Work instructions: Below are records; please set down exactly the lines from the first through the one containing "夏期講習 (275, 1955)".

Data extracted from a collection:
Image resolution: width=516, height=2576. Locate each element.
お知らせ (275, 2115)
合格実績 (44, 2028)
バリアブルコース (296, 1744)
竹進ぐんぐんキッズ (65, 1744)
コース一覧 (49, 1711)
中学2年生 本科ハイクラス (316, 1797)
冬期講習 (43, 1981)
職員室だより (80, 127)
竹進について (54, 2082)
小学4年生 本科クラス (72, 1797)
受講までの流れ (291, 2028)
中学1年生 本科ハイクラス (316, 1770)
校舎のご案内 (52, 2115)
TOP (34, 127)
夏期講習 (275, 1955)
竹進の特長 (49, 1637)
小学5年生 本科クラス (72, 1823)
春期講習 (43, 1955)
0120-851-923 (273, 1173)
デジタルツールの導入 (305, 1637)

The answer:
Image resolution: width=516, height=2576. Locate each element.
お知らせ (275, 2115)
合格実績 (44, 2028)
バリアブルコース (296, 1744)
竹進ぐんぐんキッズ (65, 1744)
コース一覧 (49, 1711)
中学2年生 本科ハイクラス (316, 1797)
冬期講習 (43, 1981)
職員室だより (80, 127)
竹進について (54, 2082)
小学4年生 本科クラス (72, 1797)
受講までの流れ (291, 2028)
中学1年生 本科ハイクラス (316, 1770)
校舎のご案内 (52, 2115)
TOP (34, 127)
夏期講習 (275, 1955)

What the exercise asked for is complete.